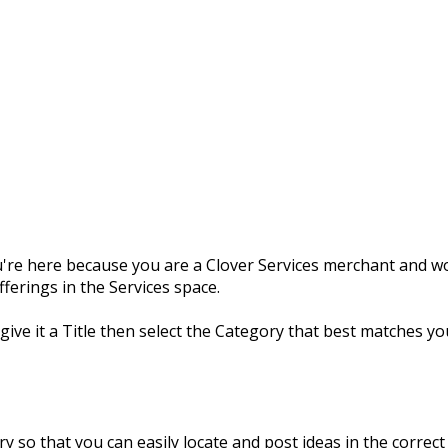
're here because you are a Clover Services merchant and wou
erings in the Services space.
 give it a Title then select the Category that best matches yo
y so that you can easily locate and post ideas in the correct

PROBLEM REQUIREMENTS:
Return the data above in its exact wording, with none of the pictures.

RESULT OF THIS TASK:
're here because you are a Clover Services merchant and wou
erings in the Services space.
 give it a Title then select the Category that best matches yo
y so that you can easily locate and post ideas in the correct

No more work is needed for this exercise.